- 3 cups white wine
- 1 1/2 t sea salt
- 16 fresh mussels, in their shells
- 1 T curry powder
- 1 cup butternut, grated
- 1/4 medium onion, finely chopped
- 1 clove garlic, finely chopped
- 2 celery leaves
- 3/4 cup cream
- Fresh fennel fronds, to garnish
- For the roast fennel
- 1 bulb fennel, halved lengthways
- 2 t extra virgin olive oil
- Sea salt and freshly ground black pepper
- For the boiled leek
- 2 cups water
- 1 t sea salt
- 1 large leek, cleaned and quartered
Bring the wine and salt to the boil. Simmer the mussels in the wine until just cooked.
Take the mussels out of the stock and remove from their shells while continuing to reduce the wine and mussel stock.
Place 1½ cups stock into a clean pan.

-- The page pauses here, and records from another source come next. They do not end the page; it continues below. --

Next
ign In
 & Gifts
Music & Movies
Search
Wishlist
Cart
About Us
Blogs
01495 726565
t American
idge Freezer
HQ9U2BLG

Add the curry powder, butternut, onion, garlic and celery leaves. Bring to a simmer and cook until the butternut is soft.
Add the cream and simmer until reduced a little. Add the roast fennel, leek and mussels. Heat through.
Spoon onto plates, garnish with fennel fronds and serve immediately.
To prepare the roast fennel, preheat the oven to 180°C.
Place the fennel in a roasting dish, drizzle with olive oil and season. Cover with foil and roast until soft (about 18 minutes). Remove from the oven and slice into thin strips.
To prepare the boiled leek, bring the water and salt to the boil. Cook the leek in the water until soft. Remove and slice into thin strips.